| Data provided |
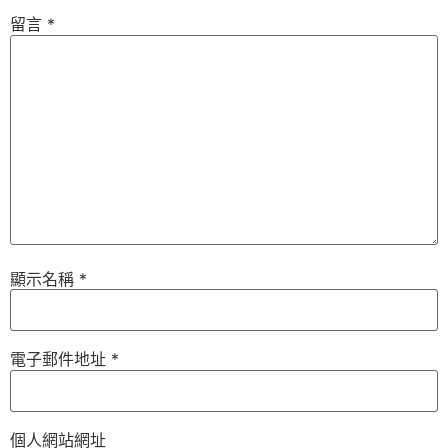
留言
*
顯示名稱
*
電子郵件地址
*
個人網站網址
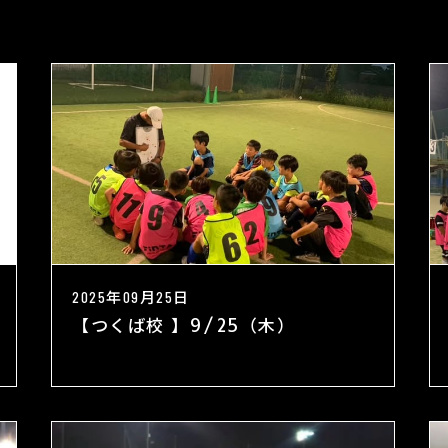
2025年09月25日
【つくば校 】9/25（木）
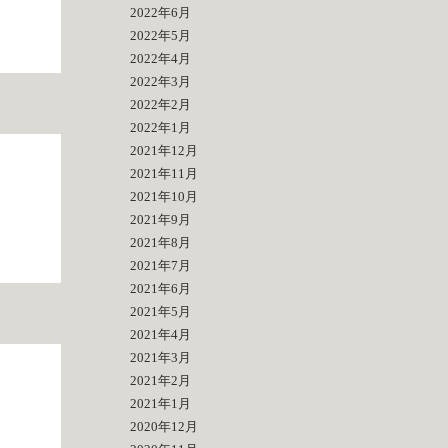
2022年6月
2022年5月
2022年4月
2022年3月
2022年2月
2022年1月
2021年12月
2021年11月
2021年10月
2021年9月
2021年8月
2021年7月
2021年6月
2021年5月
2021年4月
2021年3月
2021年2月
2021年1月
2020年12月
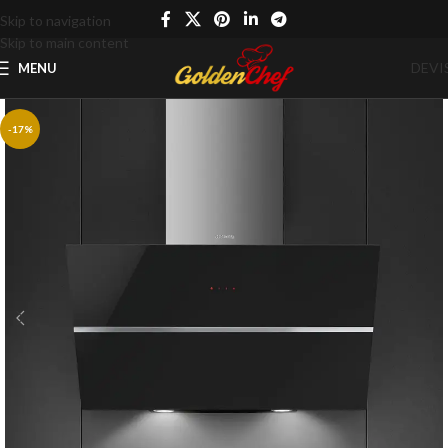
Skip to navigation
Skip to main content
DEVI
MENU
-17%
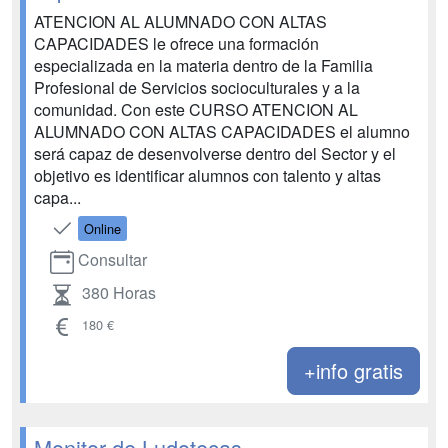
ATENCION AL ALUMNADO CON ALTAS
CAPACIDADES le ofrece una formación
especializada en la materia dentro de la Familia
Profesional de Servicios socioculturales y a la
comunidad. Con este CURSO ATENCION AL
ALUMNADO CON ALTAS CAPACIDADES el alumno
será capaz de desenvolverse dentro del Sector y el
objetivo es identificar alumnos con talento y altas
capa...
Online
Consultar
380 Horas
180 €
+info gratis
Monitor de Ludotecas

==

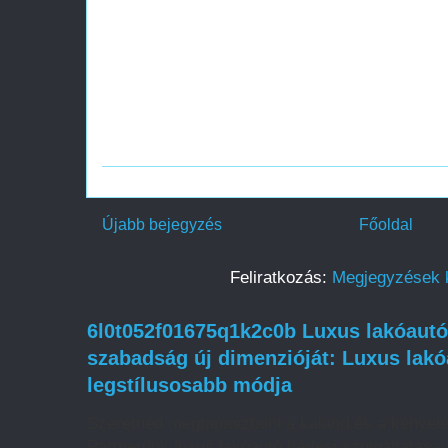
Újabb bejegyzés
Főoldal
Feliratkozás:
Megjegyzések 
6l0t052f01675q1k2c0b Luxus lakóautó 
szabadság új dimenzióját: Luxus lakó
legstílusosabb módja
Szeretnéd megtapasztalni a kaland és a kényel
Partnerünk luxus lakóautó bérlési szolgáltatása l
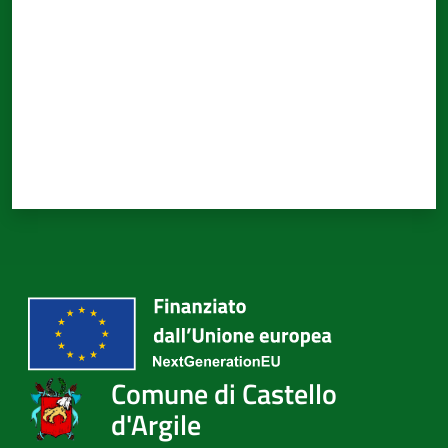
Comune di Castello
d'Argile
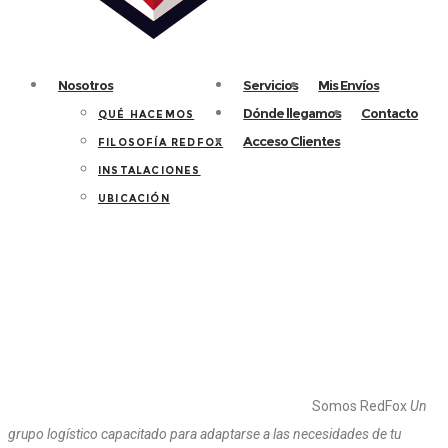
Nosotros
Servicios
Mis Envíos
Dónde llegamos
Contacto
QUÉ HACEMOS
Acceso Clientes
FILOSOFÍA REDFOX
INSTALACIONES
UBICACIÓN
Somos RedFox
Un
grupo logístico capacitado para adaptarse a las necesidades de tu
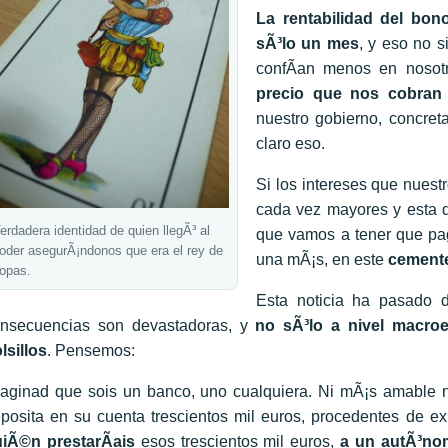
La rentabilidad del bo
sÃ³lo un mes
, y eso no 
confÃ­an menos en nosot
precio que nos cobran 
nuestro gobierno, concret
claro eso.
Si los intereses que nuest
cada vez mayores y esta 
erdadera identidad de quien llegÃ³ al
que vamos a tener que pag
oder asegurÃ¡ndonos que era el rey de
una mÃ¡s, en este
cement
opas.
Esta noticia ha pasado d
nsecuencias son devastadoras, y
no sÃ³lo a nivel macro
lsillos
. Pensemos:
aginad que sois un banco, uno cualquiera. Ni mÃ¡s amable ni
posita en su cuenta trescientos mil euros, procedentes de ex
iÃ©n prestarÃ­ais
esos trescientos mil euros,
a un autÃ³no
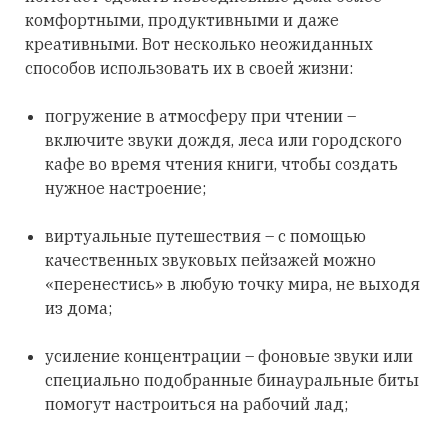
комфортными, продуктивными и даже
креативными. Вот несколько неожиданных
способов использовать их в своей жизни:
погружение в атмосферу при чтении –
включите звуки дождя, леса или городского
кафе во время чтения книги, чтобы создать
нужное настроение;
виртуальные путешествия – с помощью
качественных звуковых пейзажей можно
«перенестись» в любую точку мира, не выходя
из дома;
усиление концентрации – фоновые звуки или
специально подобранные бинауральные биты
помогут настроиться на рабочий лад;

| What is expected |
Because only one stretch of the records is wanted, please output the lines from the one holding "Dónde llegamos" through the one holding "помогут настроиться на рабочий лад;" exactly, both included, and leave every picture out.

| Answer space |
Dónde llegamos
Contacto
QUÉ HACEMOS
Acceso Clientes
FILOSOFÍA REDFOX
INSTALACIONES
UBICACIÓN
Somos RedFox
Un
grupo logístico capacitado para adaptarse a las necesidades de tu
La rentabilidad del bo
sÃ³lo un mes
, y eso no 
confÃ­an menos en nosot
precio que nos cobran 
nuestro gobierno, concret
claro eso.
Si los intereses que nuest
cada vez mayores y esta 
erdadera identidad de quien llegÃ³ al
que vamos a tener que pag
oder asegurÃ¡ndonos que era el rey de
una mÃ¡s, en este
cement
opas.
Esta noticia ha pasado d
nsecuencias son devastadoras, y
no sÃ³lo a nivel macro
lsillos
. Pensemos:
aginad que sois un banco, uno cualquiera. Ni mÃ¡s amable ni
posita en su cuenta trescientos mil euros, procedentes de ex
iÃ©n prestarÃ­ais
esos trescientos mil euros,
a un autÃ³no
комфортными, продуктивными и даже
креативными. Вот несколько неожиданных
способов использовать их в своей жизни:
погружение в атмосферу при чтении –
включите звуки дождя, леса или городского
кафе во время чтения книги, чтобы создать
нужное настроение;
виртуальные путешествия – с помощью
качественных звуковых пейзажей можно
«перенестись» в любую точку мира, не выходя
из дома;
усиление концентрации – фоновые звуки или
специально подобранные бинауральные биты
помогут настроиться на рабочий лад;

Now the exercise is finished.